America’s hideous legacy of slavery and its ancient dehumanization of the black race has left a permanent scar on the superficial image of piety and greatness historical purists try to paint for today’s society.
One of this year’s most heated debates happened over current promotions of the symbols from this nation’s ugly history, such as the Confederate Flag. One side of the debate felt like South Carolina’s state house building should have taken the flag down because of its display of a former southern union that was in favor of slavery.
The other side of the debate felt like the flag should have stayed put because all of this nation’s historic symbols (the good bad, and ugly) should remain visible as a memento to educate people about how this country was built. The flag was eventually removed from the South Carolina state house.

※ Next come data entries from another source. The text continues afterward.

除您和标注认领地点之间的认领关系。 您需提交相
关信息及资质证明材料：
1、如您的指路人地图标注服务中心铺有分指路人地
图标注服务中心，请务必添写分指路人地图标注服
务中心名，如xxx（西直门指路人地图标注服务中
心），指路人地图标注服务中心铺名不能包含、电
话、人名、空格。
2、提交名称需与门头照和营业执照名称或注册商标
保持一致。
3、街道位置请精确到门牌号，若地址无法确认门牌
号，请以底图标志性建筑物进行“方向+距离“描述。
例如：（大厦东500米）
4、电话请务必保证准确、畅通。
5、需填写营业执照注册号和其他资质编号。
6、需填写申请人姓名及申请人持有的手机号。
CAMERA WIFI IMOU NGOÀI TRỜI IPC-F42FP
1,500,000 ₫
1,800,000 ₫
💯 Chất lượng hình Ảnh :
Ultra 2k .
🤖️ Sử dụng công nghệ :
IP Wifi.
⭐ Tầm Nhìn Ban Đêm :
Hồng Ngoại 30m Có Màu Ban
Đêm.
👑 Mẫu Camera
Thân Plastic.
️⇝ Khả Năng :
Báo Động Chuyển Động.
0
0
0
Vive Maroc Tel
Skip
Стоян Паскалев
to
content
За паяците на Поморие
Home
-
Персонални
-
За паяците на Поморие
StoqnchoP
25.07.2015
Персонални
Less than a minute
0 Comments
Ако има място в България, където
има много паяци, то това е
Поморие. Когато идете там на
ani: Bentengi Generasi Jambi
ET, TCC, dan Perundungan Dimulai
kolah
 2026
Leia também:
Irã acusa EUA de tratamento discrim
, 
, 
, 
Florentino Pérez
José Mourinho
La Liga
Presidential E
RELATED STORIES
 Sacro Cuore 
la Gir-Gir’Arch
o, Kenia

Many people (including a vast number of whites) felt that taking down the Confederate Flag was the right call to make. However, there is a new debate raging on today about the name of a Yale University residential college. Everybody knows that Yale is one of the most prestigious institutions of higher education in the world.
You would think that such a prestigious university would want to clean up its image and adopt a forward-thinking model of integrity when it came to naming its residential buildings and graduate school programs. Unfortunately, that is not what Yale seeks to do, according to Peter Salovey, the school’s president.
The New York Times reported during midweek that Yale’s president said the university is not going to rename its John C. Calhoun residential college (pictured) despite numerous calls from protesters to remove Calhoun’s name from the building. Calhoun was a known white supremacist and 19th-century American politician who strongly supported slavery.
He even had a reputation for brutally abusing black Americans himself. The Black Student Alliance at Yale is one of the organizations pushing for the university to change the name of one its residential colleges. However, the student organizations staunch efforts to make this change happen have not been successful thus far.